Page History: Datamatrix (2D-Barcode)
Compare Page Revisions
Page Revision: 2010/06/26 22:06
Principle of Datamatrix Barcodes
Datamatrix (or Data Matrix) is a high density 2 dimensional barcode that can encode up to 3116 characters from the entire 256 byte ASCII character set. Compared with DF417 barcode symbology the datamatrix barcode belongs to newer family of 2 dimensional barcodes that makes better use of both dimensions and thus can achieve higher data capacity than the PDF417 symbology (~3kB vs ~2kB). The symbol is built on a square grid which have a finder pattern around the edges of the symbol to allow a scanner to identify the barcode. The finder pattern makes it possible to read the barcode regardless of the physical orientation of the code.
In the same way as with other 2 dimensional barcodes the datamatrix code includes error correction capability in order to be resilient towards physical damages of a code. Originally data matrix used an older convolutional error correction schema (ECC) but that has later been changed to use a Reed-Solomon type of error correction which is much more efficient. The older ECC version is known as ECC 000 to ECC 140 and should be considered obsolete and should not be used in new applications.
The newer error correction schema (with Reed-Solomon codes) is known as ECC 200 schema and is the current and recommended schema.
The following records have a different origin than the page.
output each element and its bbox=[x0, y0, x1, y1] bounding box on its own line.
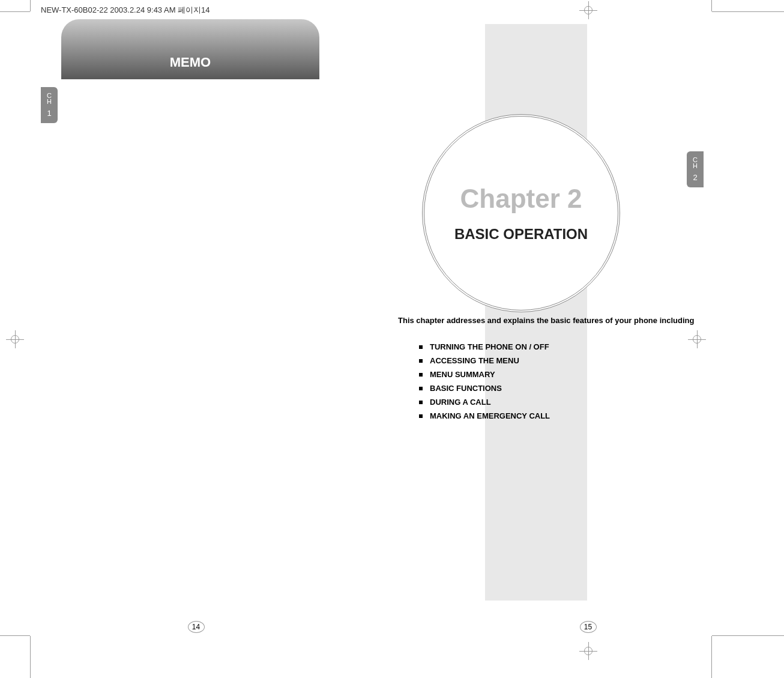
page-number-left: 14 bbox=[188, 621, 205, 633]
crop-mark bbox=[712, 635, 784, 636]
ch-letter: H bbox=[693, 163, 698, 169]
feature-list: TURNING THE PHONE ON / OFF ACCESSING THE… bbox=[419, 342, 550, 425]
registration-mark-icon bbox=[688, 330, 706, 348]
chapter-tab-right: C H 2 bbox=[687, 151, 704, 187]
list-item: BASIC FUNCTIONS bbox=[419, 384, 550, 393]
chapter-circle: Chapter 2 BASIC OPERATION bbox=[422, 114, 620, 312]
crop-mark bbox=[712, 11, 784, 12]
document-meta: NEW-TX-60B02-22 2003.2.24 9:43 AM 페이지14 bbox=[41, 5, 210, 16]
registration-mark-icon bbox=[6, 330, 24, 348]
list-item: MENU SUMMARY bbox=[419, 370, 550, 379]
registration-mark-icon bbox=[579, 1, 597, 19]
crop-mark bbox=[30, 636, 31, 678]
left-page: NEW-TX-60B02-22 2003.2.24 9:43 AM 페이지14 … bbox=[0, 0, 392, 678]
list-item: TURNING THE PHONE ON / OFF bbox=[419, 342, 550, 351]
right-page: C H 2 Chapter 2 BASIC OPERATION This cha… bbox=[392, 0, 784, 678]
chapter-tab-left: C H 1 bbox=[41, 87, 58, 123]
ch-number: 2 bbox=[693, 174, 697, 181]
registration-mark-icon bbox=[579, 642, 597, 660]
intro-text: This chapter addresses and explains the … bbox=[398, 315, 722, 326]
list-item: ACCESSING THE MENU bbox=[419, 356, 550, 365]
crop-mark bbox=[0, 11, 30, 12]
page-number-right: 15 bbox=[580, 621, 597, 633]
memo-title: MEMO bbox=[170, 55, 211, 70]
gray-column bbox=[485, 24, 587, 601]
crop-mark bbox=[711, 0, 712, 11]
chapter-subtitle: BASIC OPERATION bbox=[454, 226, 588, 243]
list-item: DURING A CALL bbox=[419, 398, 550, 407]
list-item: MAKING AN EMERGENCY CALL bbox=[419, 411, 550, 420]
ch-number: 1 bbox=[47, 109, 51, 117]
crop-mark bbox=[0, 635, 30, 636]
ch-letter: H bbox=[47, 99, 52, 105]
crop-mark bbox=[30, 0, 31, 11]
chapter-title: Chapter 2 bbox=[460, 184, 582, 214]
memo-banner: MEMO bbox=[61, 19, 319, 79]
crop-mark bbox=[711, 636, 712, 678]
By default the library will use the newer schema but support also exists for legacy applications to use the older ECC schema.
The image shows an annotated Datamatrix where the finder and synchronization patterns have been highlighted.
Even though it is primarily designed to handle the the Western alphabet (ISO-8859/x code tables) it will support user prepared Unicode characters through the use of the "Extended Channel Interpretation" (ECI) mechanism. However description of the ECI standard is out of scope for this manual and the interested reader are referred to the official ECI standard document.
Datamatrix standard has been adopted by (among others) "The American National Standards Institute" (ANSI) as a standard symbology and a number of industry standard associations (e.g. EIA, SEMI, AIAG, ATA) where it has been recommended for use.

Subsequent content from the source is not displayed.